The Lebanese-Canadian artist Jayce Salloum has long been making work in which images cover the wall, or are presented in an archival format, as a double strategy. On the one hand, he seems to be arguing that we need such an abundance of imagery to understand our place in the world. On the other, that lack of self-editing or self-censorship sometimes has seemed, to my eye, like a relinquishment of discipline or focus [as though to prove this point, his new work is titled untitled: photographs (2014)]. But here Salloum’s strategy, developed over the past two decades, succeeds. Over 200 photographs are arranged on a long gallery wall. The pictures range from specific Vancouver and British Columbia scenes (especially relating to residential schools, or inner city poverty), to clay bricks in Afghanistan, a former prison in Nicaragua, and tourist sites in Mexico or Hawaii. As the eye luxuriates in the photographs’ color and composition, with a scale and detail still absent from most digital arrays, the politics of juxtaposition elbow their way in. That is, the presentation might at first sight be akin to a Google image search in its plenitude. But there is no “clicking” here to enlarge an image, no greater context other than the wall.

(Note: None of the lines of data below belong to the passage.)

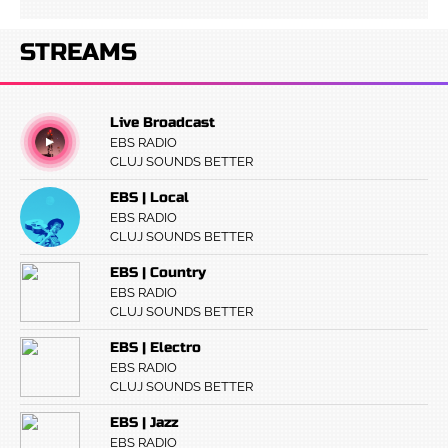
STREAMS
Live Broadcast
EBS RADIO
CLUJ SOUNDS BETTER
EBS | Local
EBS RADIO
CLUJ SOUNDS BETTER
EBS | Country
EBS RADIO
CLUJ SOUNDS BETTER
EBS | Electro
EBS RADIO
CLUJ SOUNDS BETTER
EBS | Jazz
EBS RADIO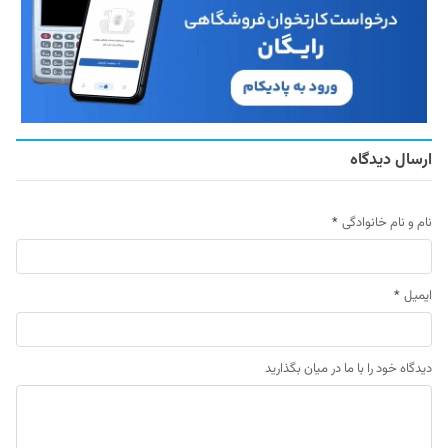
ارسال دیدگاه
نام و نام خانوادگی
*
ایمیل
*
دیدگاه خود را با ما در میان بگذارید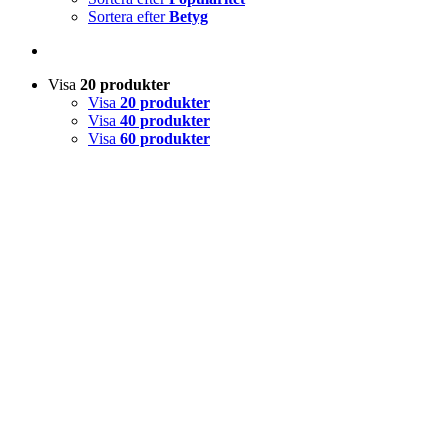
Sortera efter
Betyg
Visa
20 produkter
Visa
20 produkter
Visa
40 produkter
Visa
60 produkter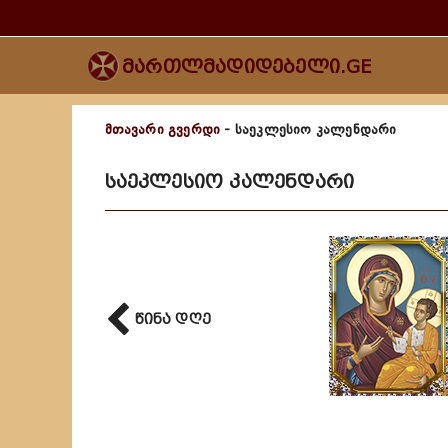
მართლმადიდებელი.GE
მთავარი გვერდი
- საეკლესიო კალენდარი
საეკლესიო კალენდარი
წინა დღე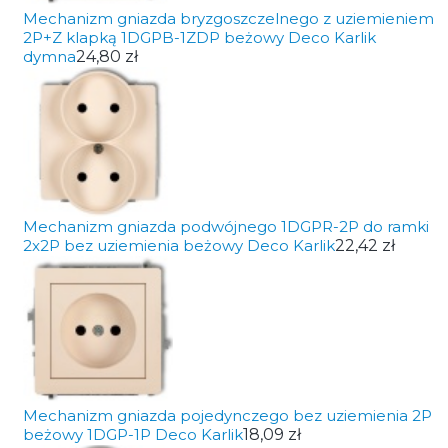
Mechanizm gniazda bryzgoszczelnego z uziemieniem
2P+Z klapką 1DGPB-1ZDP beżowy Deco Karlik
dymna
24,80 zł
Mechanizm gniazda podwójnego 1DGPR-2P do ramki
2x2P bez uziemienia beżowy Deco Karlik
22,42 zł
Mechanizm gniazda pojedynczego bez uziemienia 2P
beżowy 1DGP-1P Deco Karlik
18,09 zł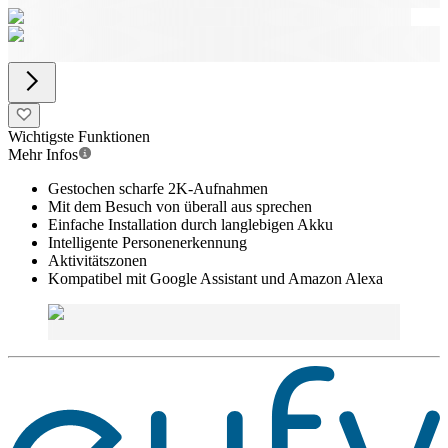
Wichtigste Funktionen
Mehr Infos
Gestochen scharfe 2K-Aufnahmen
Mit dem Besuch von überall aus sprechen
Einfache Installation durch langlebigen Akku
Intelligente Personenerkennung
Aktivitätszonen
Kompatibel mit Google Assistant und Amazon Alexa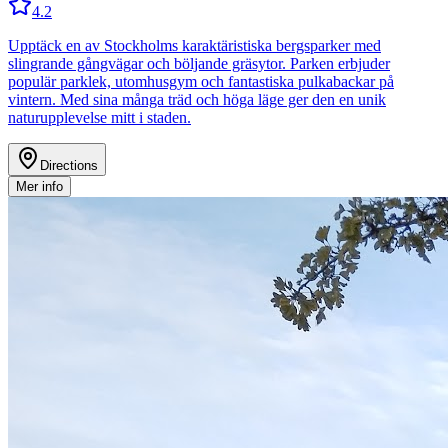
4.2
Upptäck en av Stockholms karaktäristiska bergsparker med
slingrande gångvägar och böljande gräsytor. Parken erbjuder
populär parklek, utomhusgym och fantastiska pulkabackar på
vintern. Med sina många träd och höga läge ger den en unik
naturupplevelse mitt i staden.
Directions
Mer info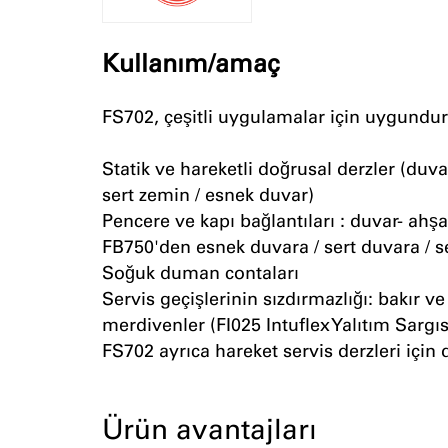
Kullanım/amaç
FS702, çeşitli uygulamalar için uygundur
Statik ve hareketli doğrusal derzler (duva
sert zemin / esnek duvar)
Pencere ve kapı bağlantıları : duvar- ahşap /
FB750'den esnek duvara / sert duvara / s
Soğuk duman contaları
Servis geçişlerinin sızdırmazlığı: bakır ve
merdivenler (FI025 Intuflex Yalıtım Sargı
FS702 ayrıca hareket servis derzleri için
Ürün avantajları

Similar, finally, is Ines Schaber’s Culture is Our Business (2014), which presents a large reproduction of a famous image from the 1919 revolution in Berlin. This Willy Römer photograph of street fighters, now ensconced in the Corbis collection, has suffered an anodyne fate, all the more so when it was digitized and stored in a former coal mine in Pennsylvannia. History – or its images – is literally underground, only to be excavated by the militant artist, who provides a timeline replete with copyright history, German and Nazi politics, and the fate of photography in the digital archive. Even Schaber’s tacking of a letter to Bill Gates (who owns the Corbin database) right onto the Römer picture problematizes the leftist viewer’s desire to see a political or militant image in its entirety.

In a discussion at a recent event in Graz, debate erupted over the status of the militant image, with the German critic Stefan Römer arguing that such images, in a European context of 1970s terrorism, presented more challenges than the curators were willing to acknowledge. But surely both the political viewer and the aesthete can agree that such images offer a rare opportunity for reflection and critique, and a reminder of why we need galleries and museums: for art and politics to duke it out.